Wilmon Newell

Honoree for Pioneer Lecture for 1998
March 4, 1878 to October 25, 1943

Dr. Wilmon Newell was born at Hull, Iowa, March 4, 1878. He spent the early years of his life in Iowa. He received his B.S. degree from Iowa State College in 1897, his M.S. degree in 1898, and his honorary Sc.D. in 1920. Clemson College also conferred the Sc.D. degree on Dr. Newell. Dr. Newell was assistant in Entomology at the Iowa Agricultural Experiment Station from 1897 to 1899. He held the same position at the Ohio Agricultural Experiment Station from 1899 to 1902. From 1902 to 1903, he was Associate Entomologist and Apiarist at the Texas Agricultural Experiment Station. From 1903 to 1904, he was State Entomologist of Georgia. From 1904 to 1910, he was Entomologist of the State Crop Pest Committee of Louisiana. In 1910, he returned to Texas as Entomologist of the Experiment Station and State Entomologist, a position which he held until 1915, when he came to Florida as Plant Commissioner of the State Plant Board. The State Plant Board was created with the Florida Legislature's approval of the Plant Act 30 May 1915. The Plant Act was adopted primarily for the eradication of citrus
canker, which was eradicated in the early 1930,s. In addition to being Plant Commissioner, in 1921, he became Dean of the College of Agriculture and Director of the Florida Agricultural Experiment Station and the Agricultural Extension Division. In 1938, he was appointed Provost of the College of Agriculture at the University of Florida.

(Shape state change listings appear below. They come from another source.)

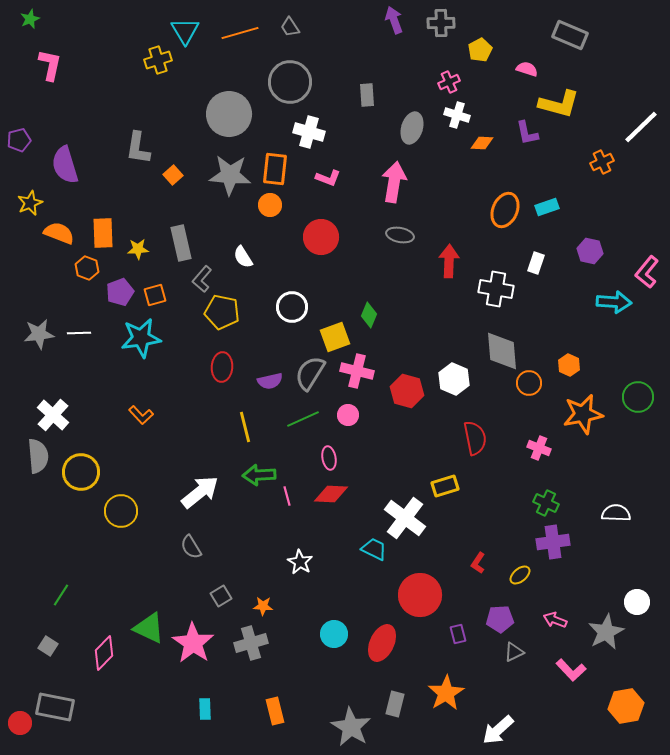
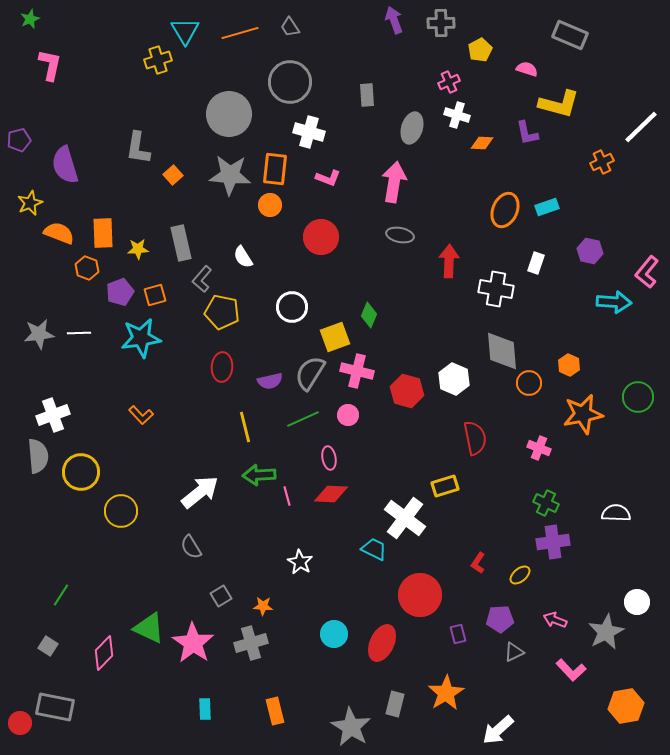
white cross at (53, 415): rotated 28 degrees clockwise
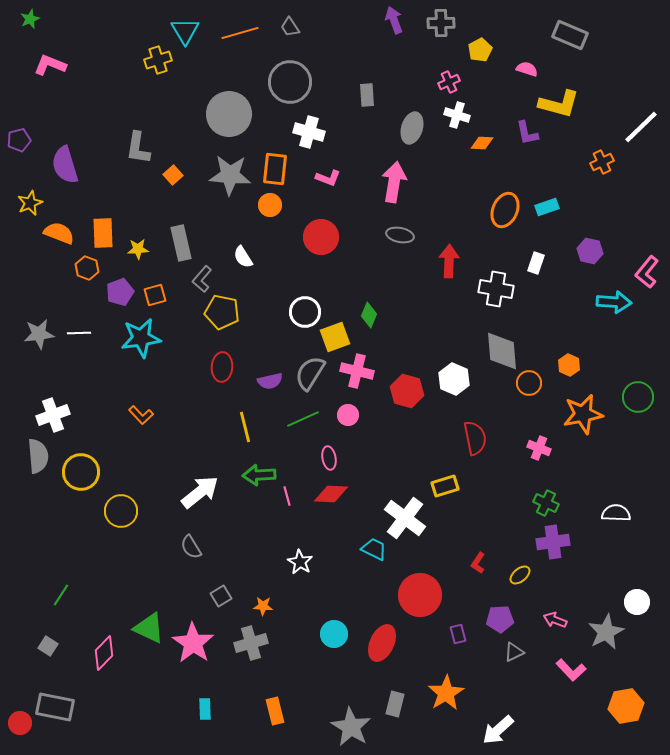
pink L-shape at (50, 65): rotated 80 degrees counterclockwise
white circle at (292, 307): moved 13 px right, 5 px down
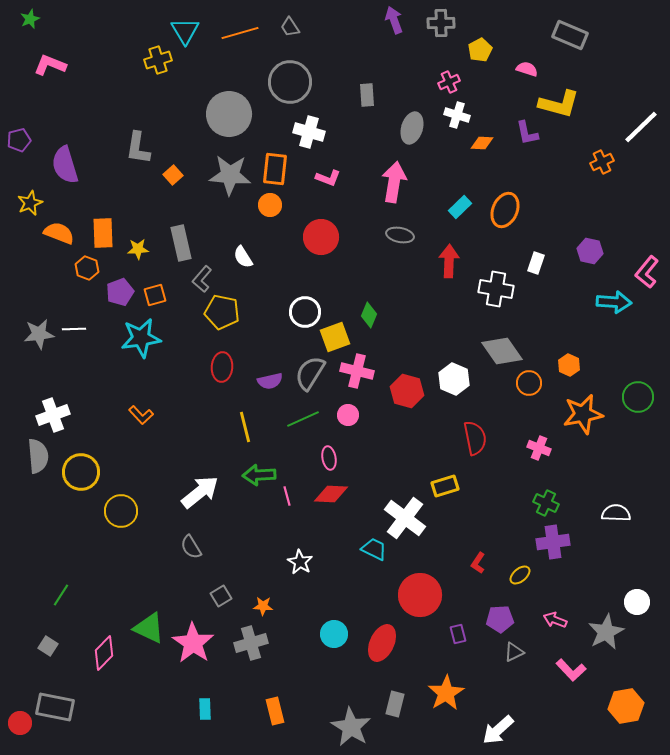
cyan rectangle at (547, 207): moved 87 px left; rotated 25 degrees counterclockwise
white line at (79, 333): moved 5 px left, 4 px up
gray diamond at (502, 351): rotated 30 degrees counterclockwise
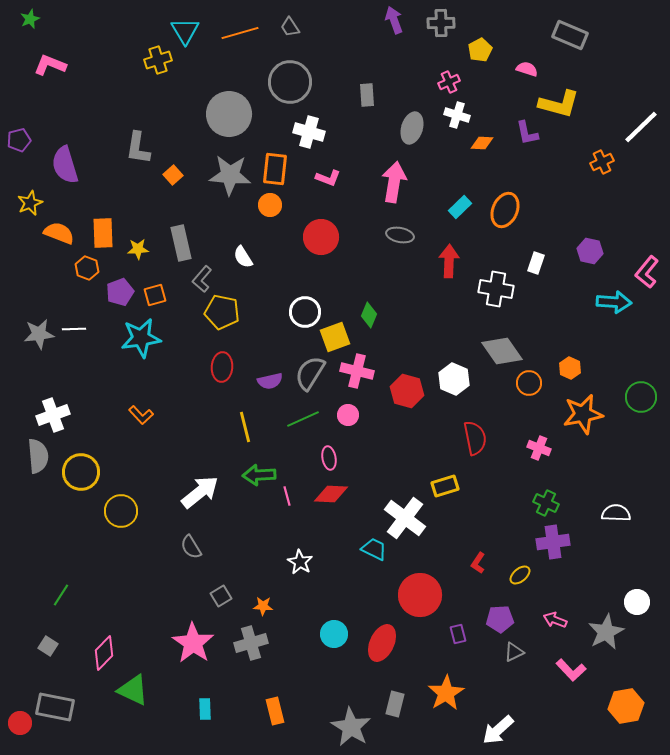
orange hexagon at (569, 365): moved 1 px right, 3 px down
green circle at (638, 397): moved 3 px right
green triangle at (149, 628): moved 16 px left, 62 px down
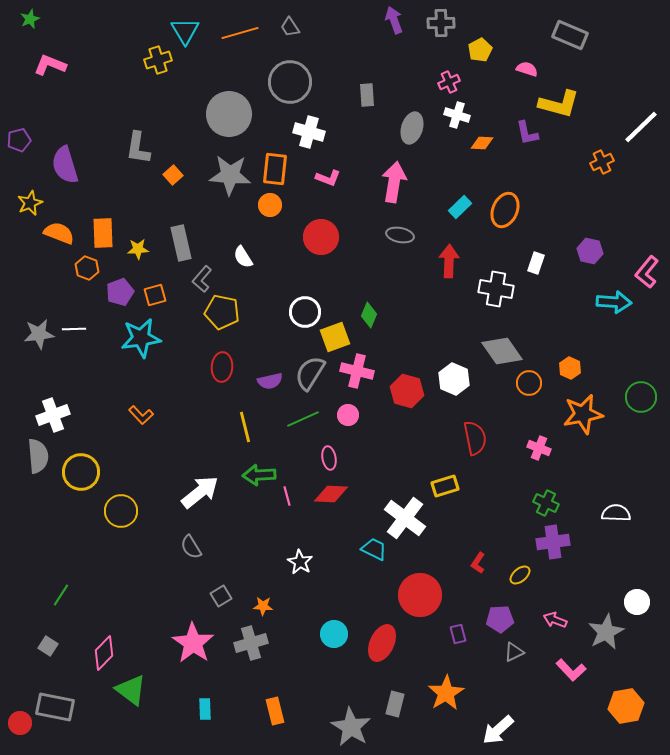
green triangle at (133, 690): moved 2 px left; rotated 12 degrees clockwise
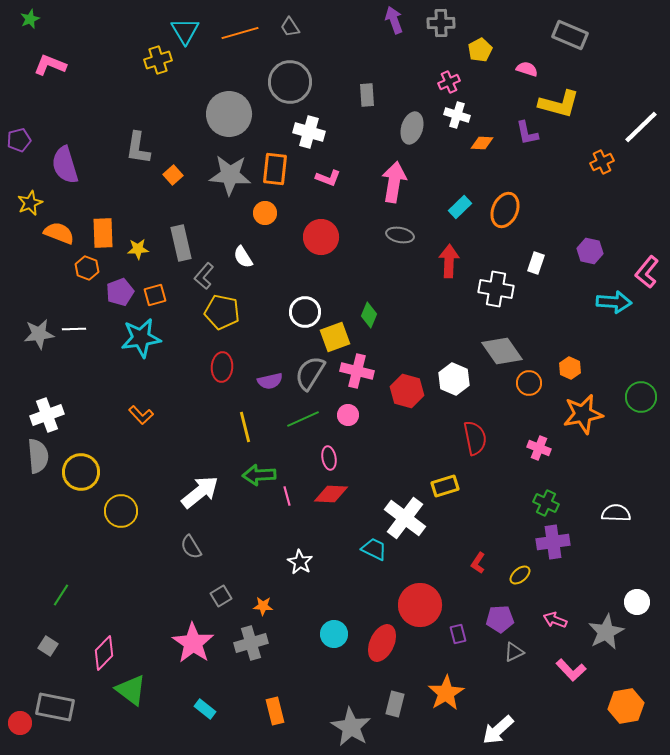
orange circle at (270, 205): moved 5 px left, 8 px down
gray L-shape at (202, 279): moved 2 px right, 3 px up
white cross at (53, 415): moved 6 px left
red circle at (420, 595): moved 10 px down
cyan rectangle at (205, 709): rotated 50 degrees counterclockwise
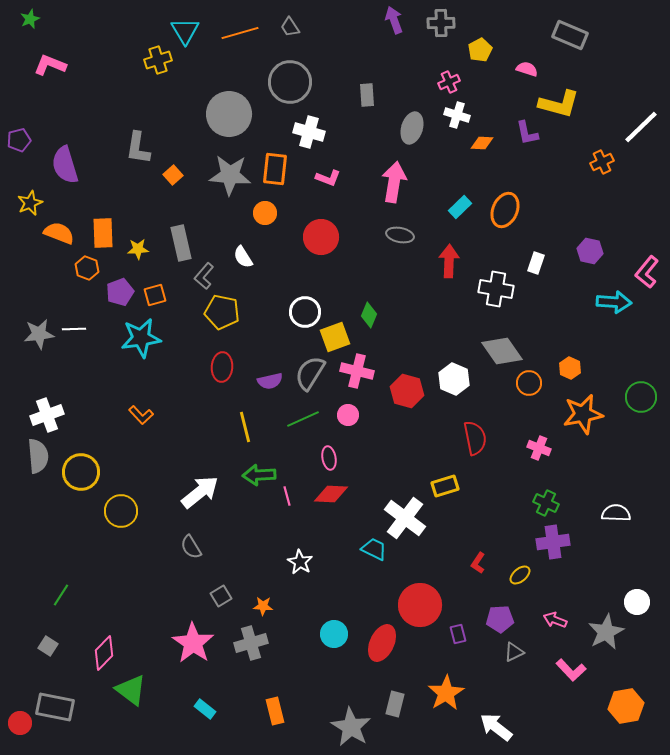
white arrow at (498, 730): moved 2 px left, 3 px up; rotated 80 degrees clockwise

He had a taxonomic interest in ants and collected extensively for the Argentine ant in the gulfcoast area, particularly in Louisiana. His ant collection is in the Florida State Collection of Arthropods, Division of Plant Industry, Florida Department of Agriculture and Consumer Services in Gainesville. (The State Plant Board became the Division of Plant Industry in 1960 which is one of 10 divisions in the Florida Department of Agriculture and Consumer Services).

Dr. Newell pioneered in the research for the boll weevil control in Louisiana, had a deep interest in apiary work in Texas and other states, but was best known for his activities in pest control and eradication of plant pests. He directed the first Mediterranean fruit fly eradication program in the world in Florida in 1929 and 1930, the citrus canker was eradicated in Florida in the early 1930's, and the citrus blackfly was eradicated in Florida in 1935.

During his long career he published technical papers on apiculture, cotton insects, scale insects, quarantine programs and procedures, and insect eradication. Some of his finest research was on the control methods for the cotton boll weevil,, the Argentine ant, and the eradication of American foul brood in honey bees. Dr. Newell's tremendous zest for work and executive ability were responsible for the number of administrative positions he held and in great part accountable for the prominence of the Florida Agricultural Experiment Station in the 1920's through the 1940's.

Those who were privileged to know him intimately were struck by his
qualities of human warmth, and a cleanness of spirit which resulted in a response of affection. He had a deep interest in the development of young scientific workers and served as their invaluable adviser. It was reported that he often helped the poor families around College Station, Texas, which was only later revealed.

He gave his very life to his work and his only regret as he faced the end of his journey was, in his own words, "that I shall not be permitted to do the many other things that I had planned f or Florida agriculture and for my associates."

Dr. Newell attained many honors. He was a member of the advisory council of the Southern Forestry Experiment Station of the Southern Forestry Service; member and president in 1920 of the American Association of Economic Entomologists; charter member of the Cotton States Branch of the Association; member and president in 1929 of the Association of Southern Agricultural Workers; University of Florida representative of the Institute for Research in Tropical America; member of the Soil Science Society; administrator of Florida State Soil Conservation; chairman of the Florida Land-Use Planning Committee; and chairman of the Advisory committee on Agriculture of the Florida Defense Council since 1941. He was also a Mason and a Shriner; a member of Kappa Sigma social fraternity; and member of the honorary fraternities of Alpha Zeta, Phi Kappa Phi, and Gamma Sigma Delta. The students in the
Department of Entomology in the College of Agriculture held him in such high esteem that they named their professional society the Newell Entomological Society in his honor. Subsequent to his death the Florida State Board of Control and The State Board of Education, at the direction of Governor Spessard L. Holland, dedicated the rebuilt Agricultural Experiment Station Building on the University Campus as a memorial in his honor. Henceforth, it will be known as Newell Hall.

In the passing of Dr. Newell, the science of entomology lost one of its most eminent members and southern agriculture one of its great leaders.